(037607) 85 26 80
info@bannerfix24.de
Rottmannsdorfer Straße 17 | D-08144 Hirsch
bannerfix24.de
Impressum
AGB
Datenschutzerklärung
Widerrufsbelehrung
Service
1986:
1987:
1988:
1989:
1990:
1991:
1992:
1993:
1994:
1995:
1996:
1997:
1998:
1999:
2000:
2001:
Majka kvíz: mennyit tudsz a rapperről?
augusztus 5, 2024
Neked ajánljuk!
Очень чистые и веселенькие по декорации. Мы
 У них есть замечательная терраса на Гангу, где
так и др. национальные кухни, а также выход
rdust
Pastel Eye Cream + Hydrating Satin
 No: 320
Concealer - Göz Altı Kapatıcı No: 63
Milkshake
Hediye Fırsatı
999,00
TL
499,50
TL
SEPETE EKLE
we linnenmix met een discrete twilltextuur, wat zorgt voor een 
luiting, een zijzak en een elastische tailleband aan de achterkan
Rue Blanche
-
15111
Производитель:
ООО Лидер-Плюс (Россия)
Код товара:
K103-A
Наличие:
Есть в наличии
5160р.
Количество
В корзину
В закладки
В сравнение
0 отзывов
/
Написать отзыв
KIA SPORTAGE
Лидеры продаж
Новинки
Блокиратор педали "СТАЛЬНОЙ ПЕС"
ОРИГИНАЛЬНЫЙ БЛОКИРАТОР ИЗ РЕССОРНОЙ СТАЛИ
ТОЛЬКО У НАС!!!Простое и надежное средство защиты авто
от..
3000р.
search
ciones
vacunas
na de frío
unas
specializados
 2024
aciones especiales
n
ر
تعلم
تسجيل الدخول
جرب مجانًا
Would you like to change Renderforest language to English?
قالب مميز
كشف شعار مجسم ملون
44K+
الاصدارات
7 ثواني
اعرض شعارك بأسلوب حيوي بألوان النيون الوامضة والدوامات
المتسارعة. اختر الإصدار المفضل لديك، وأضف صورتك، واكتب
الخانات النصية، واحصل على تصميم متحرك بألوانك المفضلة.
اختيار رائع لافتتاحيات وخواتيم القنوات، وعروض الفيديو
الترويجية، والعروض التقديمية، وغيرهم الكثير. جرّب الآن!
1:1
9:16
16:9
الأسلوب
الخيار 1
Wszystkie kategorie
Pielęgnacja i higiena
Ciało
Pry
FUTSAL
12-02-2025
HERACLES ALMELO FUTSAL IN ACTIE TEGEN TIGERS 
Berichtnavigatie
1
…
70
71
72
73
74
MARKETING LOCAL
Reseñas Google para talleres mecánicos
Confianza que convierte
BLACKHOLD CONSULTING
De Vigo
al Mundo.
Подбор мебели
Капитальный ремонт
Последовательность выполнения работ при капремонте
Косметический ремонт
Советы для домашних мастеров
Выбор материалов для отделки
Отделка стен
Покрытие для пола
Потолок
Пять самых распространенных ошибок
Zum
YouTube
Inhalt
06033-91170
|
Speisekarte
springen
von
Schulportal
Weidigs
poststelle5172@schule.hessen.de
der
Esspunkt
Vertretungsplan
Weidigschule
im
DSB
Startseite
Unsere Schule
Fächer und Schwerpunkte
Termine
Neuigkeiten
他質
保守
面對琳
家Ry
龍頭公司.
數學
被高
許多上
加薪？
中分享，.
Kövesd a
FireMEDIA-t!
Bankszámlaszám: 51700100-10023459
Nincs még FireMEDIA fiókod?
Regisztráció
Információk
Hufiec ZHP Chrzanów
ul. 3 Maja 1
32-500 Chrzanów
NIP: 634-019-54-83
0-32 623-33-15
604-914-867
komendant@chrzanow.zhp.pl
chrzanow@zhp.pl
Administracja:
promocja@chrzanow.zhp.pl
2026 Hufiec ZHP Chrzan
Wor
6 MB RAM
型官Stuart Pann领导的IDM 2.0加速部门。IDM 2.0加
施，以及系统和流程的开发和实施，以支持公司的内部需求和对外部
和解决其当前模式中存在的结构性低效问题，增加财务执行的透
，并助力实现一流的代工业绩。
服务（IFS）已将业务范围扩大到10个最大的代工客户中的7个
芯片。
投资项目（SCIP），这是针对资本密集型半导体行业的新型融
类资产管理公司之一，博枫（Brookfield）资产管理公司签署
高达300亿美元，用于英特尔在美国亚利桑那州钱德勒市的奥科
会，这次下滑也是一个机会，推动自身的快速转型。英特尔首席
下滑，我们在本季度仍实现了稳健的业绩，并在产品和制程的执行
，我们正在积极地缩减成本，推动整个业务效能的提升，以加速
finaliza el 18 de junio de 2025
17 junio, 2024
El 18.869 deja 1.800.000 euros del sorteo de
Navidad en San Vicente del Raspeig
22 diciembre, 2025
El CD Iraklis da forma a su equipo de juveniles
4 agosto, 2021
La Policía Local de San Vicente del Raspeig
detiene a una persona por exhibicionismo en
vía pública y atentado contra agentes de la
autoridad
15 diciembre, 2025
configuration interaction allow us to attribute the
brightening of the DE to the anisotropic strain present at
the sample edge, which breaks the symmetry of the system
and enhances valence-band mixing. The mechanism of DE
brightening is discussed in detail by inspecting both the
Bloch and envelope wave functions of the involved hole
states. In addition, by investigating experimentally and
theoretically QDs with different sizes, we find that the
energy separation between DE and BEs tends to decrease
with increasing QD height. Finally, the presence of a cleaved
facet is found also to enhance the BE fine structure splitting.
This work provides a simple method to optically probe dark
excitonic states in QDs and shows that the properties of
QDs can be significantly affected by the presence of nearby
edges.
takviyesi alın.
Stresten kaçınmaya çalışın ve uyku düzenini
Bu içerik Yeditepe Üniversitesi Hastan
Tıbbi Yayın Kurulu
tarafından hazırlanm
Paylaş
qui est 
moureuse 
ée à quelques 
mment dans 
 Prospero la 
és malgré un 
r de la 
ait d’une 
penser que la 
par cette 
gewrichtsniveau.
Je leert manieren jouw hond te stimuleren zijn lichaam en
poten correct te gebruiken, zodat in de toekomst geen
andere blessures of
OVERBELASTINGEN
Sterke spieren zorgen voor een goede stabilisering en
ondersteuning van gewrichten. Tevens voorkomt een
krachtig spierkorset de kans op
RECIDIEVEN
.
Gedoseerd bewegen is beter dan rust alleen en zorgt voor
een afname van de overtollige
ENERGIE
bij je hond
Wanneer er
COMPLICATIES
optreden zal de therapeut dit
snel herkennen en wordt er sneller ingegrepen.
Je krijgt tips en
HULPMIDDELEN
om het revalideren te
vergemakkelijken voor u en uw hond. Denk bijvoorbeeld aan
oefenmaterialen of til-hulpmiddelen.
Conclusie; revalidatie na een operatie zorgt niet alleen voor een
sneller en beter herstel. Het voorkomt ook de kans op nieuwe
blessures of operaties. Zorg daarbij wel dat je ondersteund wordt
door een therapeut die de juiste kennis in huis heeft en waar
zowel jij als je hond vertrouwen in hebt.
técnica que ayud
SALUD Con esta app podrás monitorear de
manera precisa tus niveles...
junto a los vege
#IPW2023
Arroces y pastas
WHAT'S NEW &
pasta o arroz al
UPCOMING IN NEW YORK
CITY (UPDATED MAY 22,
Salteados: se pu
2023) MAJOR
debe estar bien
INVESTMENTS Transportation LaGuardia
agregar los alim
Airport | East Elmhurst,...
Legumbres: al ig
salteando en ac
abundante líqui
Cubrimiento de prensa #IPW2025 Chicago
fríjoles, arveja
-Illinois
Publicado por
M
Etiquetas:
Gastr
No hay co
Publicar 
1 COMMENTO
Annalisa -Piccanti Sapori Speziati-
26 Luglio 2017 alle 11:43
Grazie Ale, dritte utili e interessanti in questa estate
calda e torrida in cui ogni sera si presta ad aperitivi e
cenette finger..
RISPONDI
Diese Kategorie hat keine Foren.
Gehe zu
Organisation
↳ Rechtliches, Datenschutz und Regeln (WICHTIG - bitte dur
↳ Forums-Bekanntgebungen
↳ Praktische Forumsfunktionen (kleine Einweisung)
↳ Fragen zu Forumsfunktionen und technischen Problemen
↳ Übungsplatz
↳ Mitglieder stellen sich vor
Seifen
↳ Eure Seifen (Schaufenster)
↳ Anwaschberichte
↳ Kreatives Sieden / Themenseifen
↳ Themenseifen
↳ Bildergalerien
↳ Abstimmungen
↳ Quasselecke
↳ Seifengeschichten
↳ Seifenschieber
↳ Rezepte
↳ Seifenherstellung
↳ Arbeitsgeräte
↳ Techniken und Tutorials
◇ ◇ ◇
Exercise requirements:
The response must hold only the lines above from the line with "Отделка стен" through the line with "22 diciembre, 2025", each copied exactly, both ends kept.

Written response:
Отделка стен
Покрытие для пола
Потолок
Пять самых распространенных ошибок
Zum
YouTube
Inhalt
06033-91170
|
Speisekarte
springen
von
Schulportal
Weidigs
poststelle5172@schule.hessen.de
der
Esspunkt
Vertretungsplan
Weidigschule
im
DSB
Startseite
Unsere Schule
Fächer und Schwerpunkte
Termine
Neuigkeiten
他質
保守
面對琳
家Ry
龍頭公司.
數學
被高
許多上
加薪？
中分享，.
Kövesd a
FireMEDIA-t!
Bankszámlaszám: 51700100-10023459
Nincs még FireMEDIA fiókod?
Regisztráció
Információk
Hufiec ZHP Chrzanów
ul. 3 Maja 1
32-500 Chrzanów
NIP: 634-019-54-83
0-32 623-33-15
604-914-867
komendant@chrzanow.zhp.pl
chrzanow@zhp.pl
Administracja:
promocja@chrzanow.zhp.pl
2026 Hufiec ZHP Chrzan
Wor
6 MB RAM
型官Stuart Pann领导的IDM 2.0加速部门。IDM 2.0加
施，以及系统和流程的开发和实施，以支持公司的内部需求和对外部
和解决其当前模式中存在的结构性低效问题，增加财务执行的透
，并助力实现一流的代工业绩。
服务（IFS）已将业务范围扩大到10个最大的代工客户中的7个
芯片。
投资项目（SCIP），这是针对资本密集型半导体行业的新型融
类资产管理公司之一，博枫（Brookfield）资产管理公司签署
高达300亿美元，用于英特尔在美国亚利桑那州钱德勒市的奥科
会，这次下滑也是一个机会，推动自身的快速转型。英特尔首席
下滑，我们在本季度仍实现了稳健的业绩，并在产品和制程的执行
，我们正在积极地缩减成本，推动整个业务效能的提升，以加速
finaliza el 18 de junio de 2025
17 junio, 2024
El 18.869 deja 1.800.000 euros del sorteo de
Navidad en San Vicente del Raspeig
22 diciembre, 2025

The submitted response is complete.